A progress assessment was conducted by one of the aforementioned consultancy groups in early 2010. The principal weaknesses identified in 2007 had been rectified, and further measures for ongoing improvement were recommended.
Environmental and social considerations
To conclude, it is appropriate to mention the other aspects of ESG practices in the company. In contrast to the regulatory and governance challenges facing the company and its industry, the “E” (environmental) aspect is relatively benign. The medical device industry is not a highly-polluting industry and Company W is in compliance with applicable environmental laws. Unlike jurisprudence on ethical issues, environmental laws are quite developed in China, with a host of regulatory bodies supervising different forms of waste and pollution.
Finally, on the “S” or social concerns, the provision of training has already been discussed. It is also noteworthy that employees have joined labour unions, although they may not function in the same way as in more developed markets.
Quality control is a very important issue: it is a “G” or governance issue insofar as deficiencies can lead to product liability claims and damage to company reputation. However, it is also very much a social issue as Company W’s products directly affect human health. The company has obtained ISO 13485 certification for its products, and is audited not only by Chinese inspection bodies, but also by Japanese and EU authorities as it exports a small proportion of its production.

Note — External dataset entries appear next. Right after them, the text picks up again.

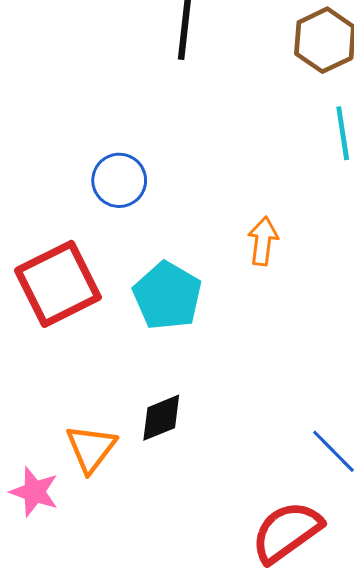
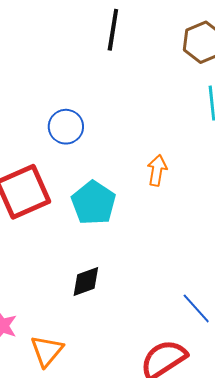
orange triangle: (91, 448) -> (47, 351), moved

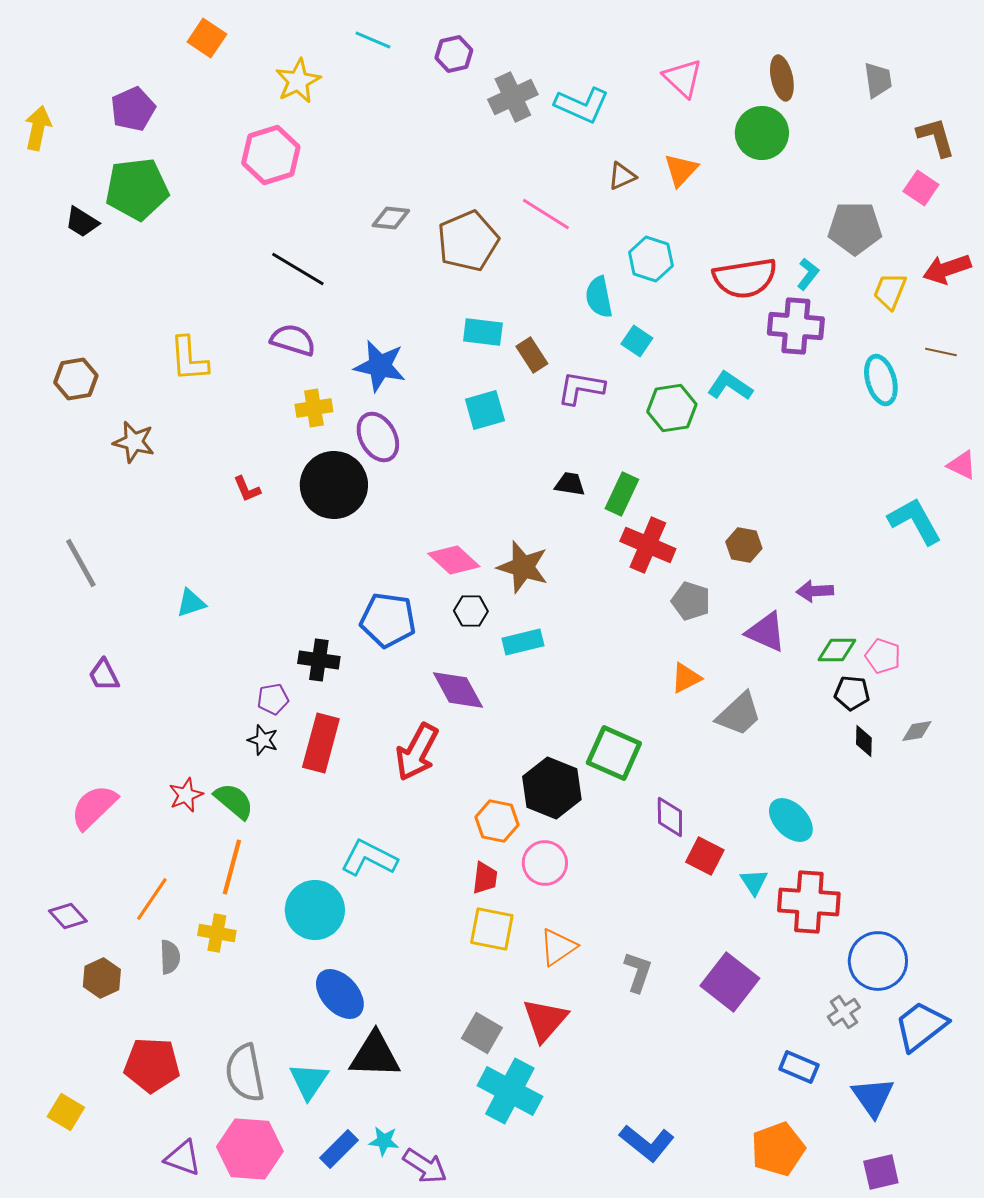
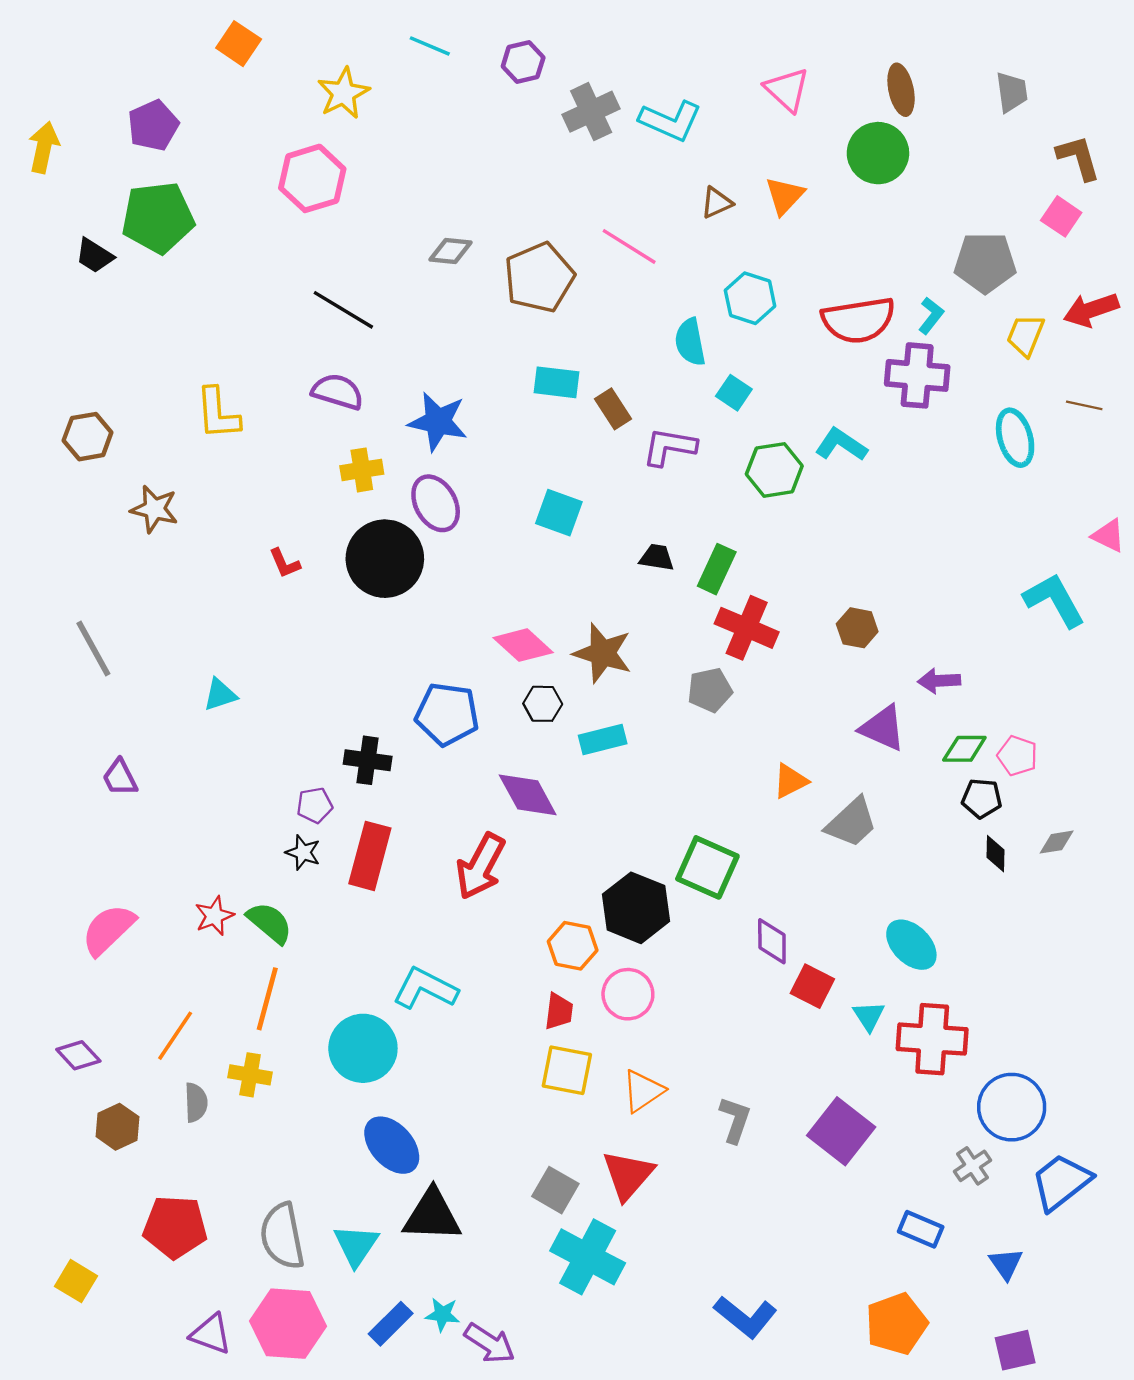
cyan square: (485, 410) -> (559, 513), moved, turned 36
gray pentagon: (691, 601) -> (710, 690), moved, turned -30
blue triangle: (873, 1097) -> (1006, 1264), size x0.7

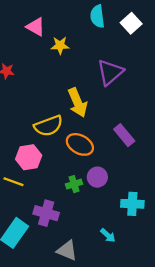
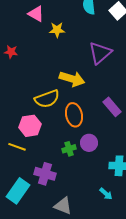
yellow arrow: (78, 103) -> (72, 79), turned -50
orange ellipse: (80, 144) -> (74, 115), turned 50
cyan arrow: (108, 235) -> (106, 194), moved

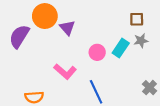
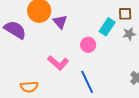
purple semicircle: (19, 36) -> (15, 30), turned 90
cyan rectangle: (121, 48) -> (107, 27), moved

In fast-developing emerging economies, it is natural that ESG imperfections exist. One will always be tempted to ask, was due diligence insufficient - could such issues have been uncovered prior to investment? Unfortunately, in the context of China they cannot always be easily identified at the time of investment. It would require a high degree of transparency and disclosure standards in the first place. Likewise there may be the question of whether a GP would decline to invest had it discovered the abnormalities prior to the investment. In general, funds based in China with international LPs would tend to be more cautious in such cases and may put a potential investment on hold until matters are clarified.
Suffice it to say, in this particular case, once the issues surfaced, the LPs and the GP worked together to push for change. The small size of the Fund with a limited number of LPs, combined with the Fund being an influential investor in the company, enabled an unbroken chain of positive engagement, which successfully paid off. Naturally this will be an ongoing process of constant improvement. The Fund has now exited its investment in the company, and is no longer involved in the board. Fortunately, a much stronger ESG culture has been installed and, with the requirements of the HKSE Listing Rules, the company will be motivated to maintain and enhance these higher standards.
Alexia Wai-Chun Tye is a partner at AddVenture Advisers, an independent adviser to institutional investors seeking to invest in Asian private equity. She was previously senior vice-president at Government of Singapore Investment Corporation (GIC) in charge of direct investments, funds and co-investments.